» **ACTIVITY**: Output each record below exactly as it stands, leaving out the pictures.

» **PROVIDED RECORDS**:

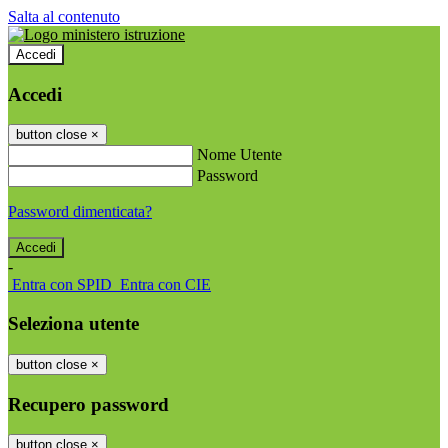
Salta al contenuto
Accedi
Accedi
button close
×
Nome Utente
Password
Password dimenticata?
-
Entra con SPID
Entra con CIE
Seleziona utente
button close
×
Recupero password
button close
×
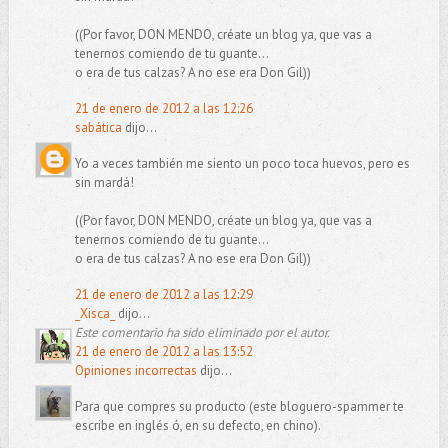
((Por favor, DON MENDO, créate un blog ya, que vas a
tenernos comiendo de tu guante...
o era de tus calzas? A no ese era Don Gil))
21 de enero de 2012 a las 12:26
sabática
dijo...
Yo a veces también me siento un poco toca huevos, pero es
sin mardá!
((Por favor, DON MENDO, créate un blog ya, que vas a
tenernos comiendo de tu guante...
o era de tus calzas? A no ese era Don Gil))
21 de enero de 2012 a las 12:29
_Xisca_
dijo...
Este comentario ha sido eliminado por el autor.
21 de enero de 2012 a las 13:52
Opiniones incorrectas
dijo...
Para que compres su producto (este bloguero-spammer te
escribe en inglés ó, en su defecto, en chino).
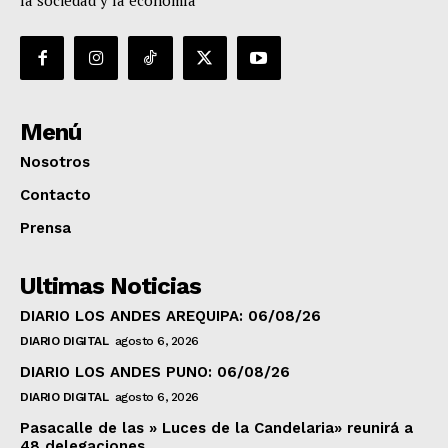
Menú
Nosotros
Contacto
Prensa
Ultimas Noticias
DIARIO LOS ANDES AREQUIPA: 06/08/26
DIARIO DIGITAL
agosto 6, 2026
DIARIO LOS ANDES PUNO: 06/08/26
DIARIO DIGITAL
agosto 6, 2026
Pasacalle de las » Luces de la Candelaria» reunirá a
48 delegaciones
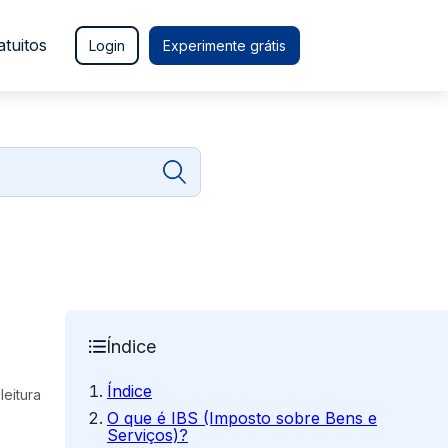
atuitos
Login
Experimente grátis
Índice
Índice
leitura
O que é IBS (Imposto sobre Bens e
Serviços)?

» **SOLUTION FOR THIS EXERCISE**:
Salta al contenuto
Accedi
Accedi
button close
×
Nome Utente
Password
Password dimenticata?
-
Entra con SPID
Entra con CIE
Seleziona utente
button close
×
Recupero password
button close
×
((Por favor, DON MENDO, créate un blog ya, que vas a
tenernos comiendo de tu guante...
o era de tus calzas? A no ese era Don Gil))
21 de enero de 2012 a las 12:26
sabática
dijo...
Yo a veces también me siento un poco toca huevos, pero es
sin mardá!
((Por favor, DON MENDO, créate un blog ya, que vas a
tenernos comiendo de tu guante...
o era de tus calzas? A no ese era Don Gil))
21 de enero de 2012 a las 12:29
_Xisca_
dijo...
Este comentario ha sido eliminado por el autor.
21 de enero de 2012 a las 13:52
Opiniones incorrectas
dijo...
Para que compres su producto (este bloguero-spammer te
escribe en inglés ó, en su defecto, en chino).
Menú
Nosotros
Contacto
Prensa
Ultimas Noticias
DIARIO LOS ANDES AREQUIPA: 06/08/26
DIARIO DIGITAL
agosto 6, 2026
DIARIO LOS ANDES PUNO: 06/08/26
DIARIO DIGITAL
agosto 6, 2026
Pasacalle de las » Luces de la Candelaria» reunirá a
48 delegaciones
atuitos
Login
Experimente grátis
Índice
Índice
leitura
O que é IBS (Imposto sobre Bens e
Serviços)?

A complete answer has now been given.